• [Source records]:
━━━━━━━━━━━━━━━━━━━━
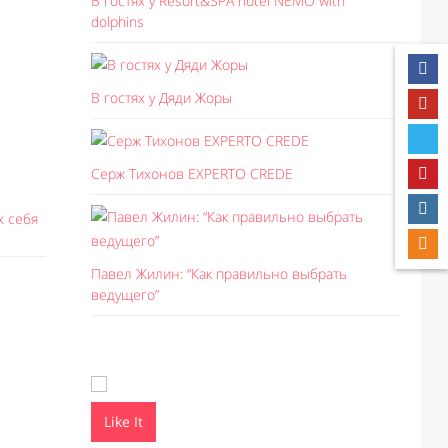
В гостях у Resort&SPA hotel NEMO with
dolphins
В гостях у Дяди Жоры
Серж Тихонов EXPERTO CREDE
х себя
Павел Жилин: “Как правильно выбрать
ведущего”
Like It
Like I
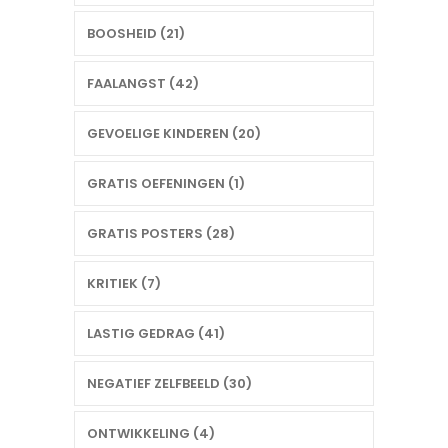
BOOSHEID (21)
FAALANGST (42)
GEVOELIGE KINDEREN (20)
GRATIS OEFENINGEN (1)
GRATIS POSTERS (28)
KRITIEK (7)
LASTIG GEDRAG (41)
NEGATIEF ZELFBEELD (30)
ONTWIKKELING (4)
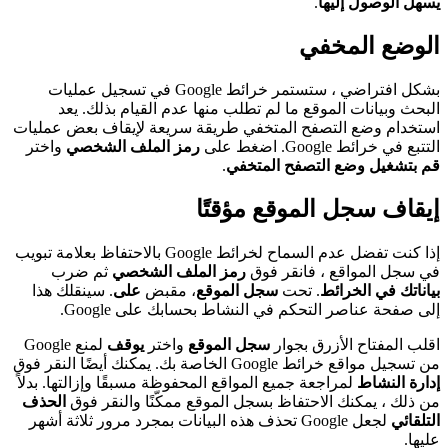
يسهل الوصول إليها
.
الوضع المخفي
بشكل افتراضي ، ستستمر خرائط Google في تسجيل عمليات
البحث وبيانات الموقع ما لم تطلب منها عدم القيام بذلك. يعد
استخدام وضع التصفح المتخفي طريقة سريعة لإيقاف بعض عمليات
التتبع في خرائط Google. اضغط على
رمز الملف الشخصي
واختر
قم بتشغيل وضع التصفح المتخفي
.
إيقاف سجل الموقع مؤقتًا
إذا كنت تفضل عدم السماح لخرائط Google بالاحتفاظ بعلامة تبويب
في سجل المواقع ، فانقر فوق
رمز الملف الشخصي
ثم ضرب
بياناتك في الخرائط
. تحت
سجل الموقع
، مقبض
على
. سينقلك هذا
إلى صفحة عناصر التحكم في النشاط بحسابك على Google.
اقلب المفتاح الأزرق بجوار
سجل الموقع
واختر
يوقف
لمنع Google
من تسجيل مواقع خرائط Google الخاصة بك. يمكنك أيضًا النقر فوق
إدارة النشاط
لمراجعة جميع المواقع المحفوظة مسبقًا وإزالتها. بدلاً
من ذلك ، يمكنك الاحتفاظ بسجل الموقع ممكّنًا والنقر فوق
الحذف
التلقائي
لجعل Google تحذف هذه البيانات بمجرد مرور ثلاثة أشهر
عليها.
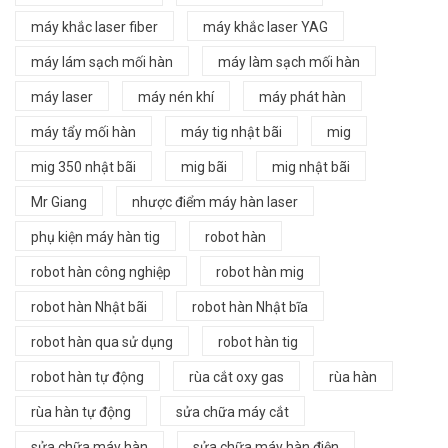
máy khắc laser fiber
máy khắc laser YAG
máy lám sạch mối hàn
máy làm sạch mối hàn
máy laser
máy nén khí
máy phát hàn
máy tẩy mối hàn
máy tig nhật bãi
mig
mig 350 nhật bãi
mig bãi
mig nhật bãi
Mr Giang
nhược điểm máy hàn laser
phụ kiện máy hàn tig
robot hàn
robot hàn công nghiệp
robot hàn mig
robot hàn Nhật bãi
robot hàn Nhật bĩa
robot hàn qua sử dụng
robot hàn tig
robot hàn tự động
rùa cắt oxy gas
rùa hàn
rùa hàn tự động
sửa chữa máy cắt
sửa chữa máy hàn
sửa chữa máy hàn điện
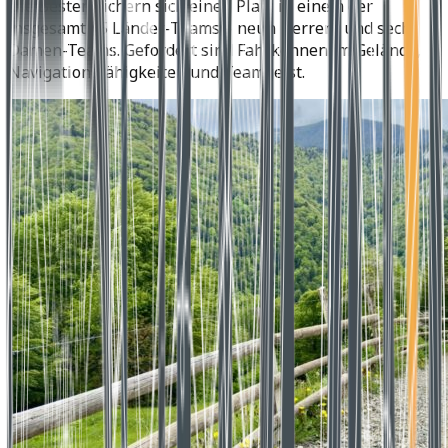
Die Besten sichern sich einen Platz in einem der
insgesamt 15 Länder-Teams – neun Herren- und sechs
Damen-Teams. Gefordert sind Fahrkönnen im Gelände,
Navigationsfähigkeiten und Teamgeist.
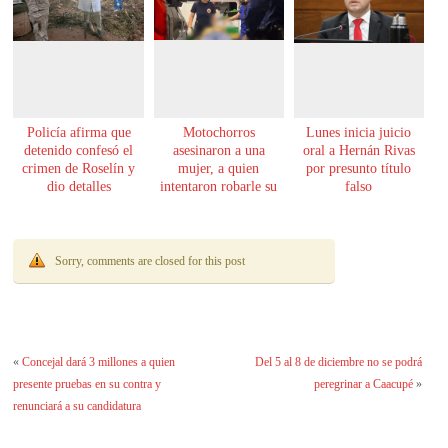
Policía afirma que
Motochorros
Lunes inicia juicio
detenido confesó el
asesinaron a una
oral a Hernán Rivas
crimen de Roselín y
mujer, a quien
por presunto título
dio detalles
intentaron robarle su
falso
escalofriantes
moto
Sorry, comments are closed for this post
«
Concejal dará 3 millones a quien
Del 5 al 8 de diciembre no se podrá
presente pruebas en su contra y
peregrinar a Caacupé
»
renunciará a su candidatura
━━━━━━━━━━━━━━━━━━━━
• [Assignment]: Copy each entry above exactly; drop the pictures.

• [Answer to this task]:
В гостях у Resort&SPA hotel NEMO with
dolphins
В гостях у Дяди Жоры
Серж Тихонов EXPERTO CREDE
х себя
Павел Жилин: “Как правильно выбрать
ведущего”
Like It
Like I
BOOSHEID (21)
FAALANGST (42)
GEVOELIGE KINDEREN (20)
GRATIS OEFENINGEN (1)
GRATIS POSTERS (28)
KRITIEK (7)
LASTIG GEDRAG (41)
NEGATIEF ZELFBEELD (30)
ONTWIKKELING (4)
يسهل الوصول إليها
.
الوضع المخفي
بشكل افتراضي ، ستستمر خرائط Google في تسجيل عمليات
البحث وبيانات الموقع ما لم تطلب منها عدم القيام بذلك. يعد
استخدام وضع التصفح المتخفي طريقة سريعة لإيقاف بعض عمليات
التتبع في خرائط Google. اضغط على
رمز الملف الشخصي
واختر
قم بتشغيل وضع التصفح المتخفي
.
إيقاف سجل الموقع مؤقتًا
إذا كنت تفضل عدم السماح لخرائط Google بالاحتفاظ بعلامة تبويب
في سجل المواقع ، فانقر فوق
رمز الملف الشخصي
ثم ضرب
بياناتك في الخرائط
. تحت
سجل الموقع
، مقبض
على
. سينقلك هذا
إلى صفحة عناصر التحكم في النشاط بحسابك على Google.
اقلب المفتاح الأزرق بجوار
سجل الموقع
واختر
يوقف
لمنع Google
من تسجيل مواقع خرائط Google الخاصة بك. يمكنك أيضًا النقر فوق
إدارة النشاط
لمراجعة جميع المواقع المحفوظة مسبقًا وإزالتها. بدلاً
من ذلك ، يمكنك الاحتفاظ بسجل الموقع ممكّنًا والنقر فوق
الحذف
التلقائي
لجعل Google تحذف هذه البيانات بمجرد مرور ثلاثة أشهر
عليها.
máy khắc laser fiber
máy khắc laser YAG
máy lám sạch mối hàn
máy làm sạch mối hàn
máy laser
máy nén khí
máy phát hàn
máy tẩy mối hàn
máy tig nhật bãi
mig
mig 350 nhật bãi
mig bãi
mig nhật bãi
Mr Giang
nhược điểm máy hàn laser
phụ kiện máy hàn tig
robot hàn
robot hàn công nghiệp
robot hàn mig
robot hàn Nhật bãi
robot hàn Nhật bĩa
robot hàn qua sử dụng
robot hàn tig
robot hàn tự động
rùa cắt oxy gas
rùa hàn
rùa hàn tự động
sửa chữa máy cắt
sửa chữa máy hàn
sửa chữa máy hàn điện
Die Besten sichern sich einen Platz in einem der
insgesamt 15 Länder-Teams – neun Herren- und sechs
Damen-Teams. Gefordert sind Fahrkönnen im Gelände,
Navigationsfähigkeiten und Teamgeist.
Policía afirma que
Motochorros
Lunes inicia juicio
detenido confesó el
asesinaron a una
oral a Hernán Rivas
crimen de Roselín y
mujer, a quien
por presunto título
dio detalles
intentaron robarle su
falso
escalofriantes
moto
Sorry, comments are closed for this post
«
Concejal dará 3 millones a quien
Del 5 al 8 de diciembre no se podrá
presente pruebas en su contra y
peregrinar a Caacupé
»
renunciará a su candidatura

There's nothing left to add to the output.